Real-world example: A university administrator uses FREQUENCY to count how many students fell in each 10-point score band across 300 exam results. The histogram reveals a bimodal distribution — two clear peaks rather than one. That is a sign the exam may have tested two different skill levels in one paper, and it prompts a curriculum review.
RANK.EQ(value, ref, order): when two values tie, they both get the same rank, and the next rank is skipped. Two people tied at 3rd both get rank 3. Nobody gets rank 4. For the order argument: 0 means descending (highest = rank 1).
RANK.AVG(value, ref, order): when two values tie, they both get the average of the ranks they would have occupied. Two people tied for 3rd and 4th place both get 3.5.
| Situation | Use RANK.EQ | Use RANK.AVG |
|---|---|---|
| Leaderboard or report | ✓ Whole-number ranks, ties share lowest | — |
| Competition or scoring | ✓ Clear tied position | — |
| Feeding into further stats | — | ✓ Preserves statistical properties |
| Academic ranking analysis | — | ✓ No artificial rank gaps |
RANK.EQ updates automatically when your source data changes. Combine it with LARGE(array, 1), LARGE(array, 2), LARGE(array, 3) to pull the top three values into a summary section, then use INDEX MATCH to retrieve the corresponding names. For conditional ranking workflows — ranking within a group rather than across the whole dataset — see Lesson 36: Financial Functions in Excel for the conditional aggregation logic that pairs naturally with this approach.
CORREL(array1, array2) returns the Pearson correlation coefficient between two datasets. The result always sits between -1 and 1. Close to 1 means the two variables tend to rise and fall together. Close to -1 means when one rises, the other tends to fall. Close to 0 means no clear linear relationship.
Here is the thing everyone gets wrong about correlation: a high CORREL result does not mean one thing causes the other. Ice cream sales and drowning rates are positively correlated. The cause is summer, not ice cream. Always pair correlation findings with actual domain knowledge before making decisions.
Syntax
=CORREL(array1, array2)
=COVARIANCE.S(array1, array2)
A marketing analyst uses CORREL to compare monthly ad spend against monthly revenue across 24 months. A strong positive correlation supports the argument for increasing the budget. A weak or negative correlation suggests the spend is not the driver — and warrants a harder look at where revenue is actually coming from. COVARIANCE.S measures the same direction without standardising the result, making it harder to interpret standalone. CORREL is more practical for most analytical work.
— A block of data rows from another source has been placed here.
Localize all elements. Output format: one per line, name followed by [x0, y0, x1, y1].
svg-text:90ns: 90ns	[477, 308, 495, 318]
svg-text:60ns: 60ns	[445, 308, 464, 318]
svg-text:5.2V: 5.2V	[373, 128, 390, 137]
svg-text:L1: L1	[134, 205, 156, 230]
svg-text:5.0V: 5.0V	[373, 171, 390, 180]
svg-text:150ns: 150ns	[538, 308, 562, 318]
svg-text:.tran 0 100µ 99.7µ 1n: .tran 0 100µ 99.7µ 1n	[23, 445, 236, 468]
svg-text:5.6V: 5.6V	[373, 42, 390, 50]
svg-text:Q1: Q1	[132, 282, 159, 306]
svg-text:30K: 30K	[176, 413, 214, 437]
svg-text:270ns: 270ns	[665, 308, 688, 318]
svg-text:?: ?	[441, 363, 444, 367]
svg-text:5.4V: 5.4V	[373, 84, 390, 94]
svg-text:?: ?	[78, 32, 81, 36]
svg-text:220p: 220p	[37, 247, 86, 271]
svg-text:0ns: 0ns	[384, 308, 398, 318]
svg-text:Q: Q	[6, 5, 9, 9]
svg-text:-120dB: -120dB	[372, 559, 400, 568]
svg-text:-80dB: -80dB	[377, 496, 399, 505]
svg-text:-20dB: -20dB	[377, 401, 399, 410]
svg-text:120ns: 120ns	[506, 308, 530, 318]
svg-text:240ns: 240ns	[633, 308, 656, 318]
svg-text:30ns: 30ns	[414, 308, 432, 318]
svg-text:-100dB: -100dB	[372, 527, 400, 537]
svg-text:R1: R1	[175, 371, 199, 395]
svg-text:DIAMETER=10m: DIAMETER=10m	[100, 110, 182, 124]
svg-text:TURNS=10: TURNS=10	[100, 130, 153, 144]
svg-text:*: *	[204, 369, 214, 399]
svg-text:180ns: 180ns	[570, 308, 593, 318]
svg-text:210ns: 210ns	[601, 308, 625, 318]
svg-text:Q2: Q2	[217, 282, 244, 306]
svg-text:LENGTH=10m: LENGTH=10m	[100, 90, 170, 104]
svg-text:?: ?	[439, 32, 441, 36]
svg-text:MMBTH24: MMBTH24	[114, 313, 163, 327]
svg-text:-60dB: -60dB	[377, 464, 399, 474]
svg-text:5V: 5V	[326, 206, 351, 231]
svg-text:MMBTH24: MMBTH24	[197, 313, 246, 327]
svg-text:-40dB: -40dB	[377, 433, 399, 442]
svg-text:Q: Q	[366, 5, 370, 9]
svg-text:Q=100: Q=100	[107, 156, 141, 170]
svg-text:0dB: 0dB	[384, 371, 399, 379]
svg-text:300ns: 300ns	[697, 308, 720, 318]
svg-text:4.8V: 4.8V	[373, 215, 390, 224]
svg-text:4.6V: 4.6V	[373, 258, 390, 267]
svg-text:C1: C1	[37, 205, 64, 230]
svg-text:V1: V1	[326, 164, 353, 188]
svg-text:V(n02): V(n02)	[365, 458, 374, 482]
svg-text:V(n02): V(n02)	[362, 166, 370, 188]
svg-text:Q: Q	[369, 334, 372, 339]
Rather than ranking all sales reps across the whole company, you can rank within regions by counting how many values in the same region exceed the current value, then adding 1. No helper columns needed. This is where COUNTIFS becomes your best friend — and it is worth revisiting the array formula mechanics from Lesson 36 if nested logic is causing headaches.
Define your bins, enter FREQUENCY as an array formula, select the output alongside your labels, insert a bar chart, set gap width to zero. That is a complete distributional view of your data from a single function. The full Excel statistical analysis workflow, from raw numbers to chart, takes under five minutes once you have the bin setup right.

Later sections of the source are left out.